I concede, I didn’t really think about the Directory.
The Left-Opposition didn't exist until after Lenin fell ill a year before he died, unless you're referring to other left wing parties in which case... eh? Most of the left wing parties either broke with the Bolshevik parties first or were integrated entirely. And even the Bolsheviks weren't a monopoly in that regard: there were Bolsheviks who wanted to preserve Soviet/multi-party democracy.
I misclicked, I meant left-wing opposition, mostly I was referring to the Kronstadt Rebellion, basically the Bolshevik’s fear of an anarchist and other opposition groups.
Depends how you mean "opposed": Both endorsed the White government and sent military observers but other than that they couldn't really do much for various reasons: The Russian Civil War had already shown intervention doesn't turn out well for you, these countries have their own leftist movements to contend with and have social democratic governments, and they were not in any real position to intervene even if they wanted to.
But they did supply MacAuthur, no?
The revolution in Reds! occurs when a popular front alliance between the WCP and DFLP is democratically elected and overthrown. Anti-Putsch Republicans and Democrats cooperate with the Provisional Government which (at first anyway) seeks merely constitutional restoration and form a major party after the Revolution concludes in the Democratic-Republicans.
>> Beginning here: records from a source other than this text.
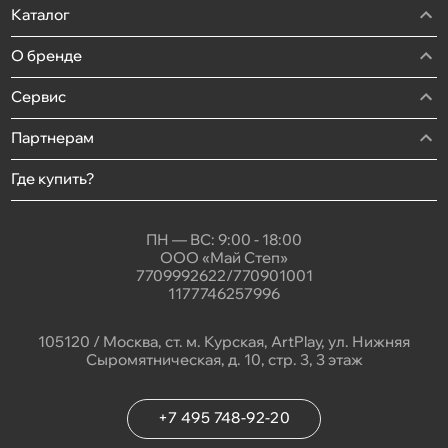
Каталог
О бренде
Сервис
Партнерам
Где купить?
ПН — ВС: 9:00 - 18:00
ООО «Май Степ»
7709992622/770901001
1177746257996
105120 / Москва, ст. м. Курская, ArtPlay, ул. Нижняя
Сыромятническая, д. 10, стр. 3, 3 этаж
+7 495 748-92-20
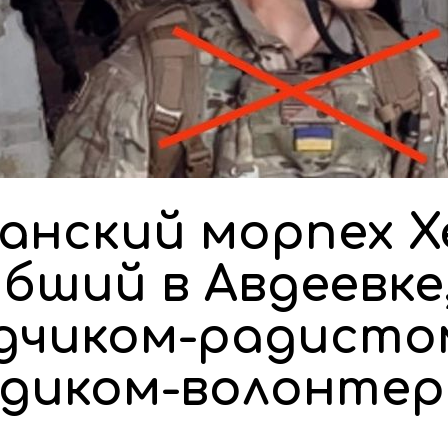
анский морпех Х
бший в Авдеевке
дчиком-радистом
диком-волонте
The Civil War only turns explicitly revolutionary because the WCP's conciliatory right is murdered in the Putsch anyhow.
How would that stop them from becoming more authoritarian? Democratically elected governments become dictatorships quite often and banning other political parties isn’t even all that rare, even in democratic governments.
Why are you even mentioning Mussolini? He was by no means a revolutionary and hadn't been since he was expelled from the PSI in 1914: the Blackshirts were used as explicit counter revolutionaries by landlords and industrialists attacking workers who were going on strike in the Bienno Rosso.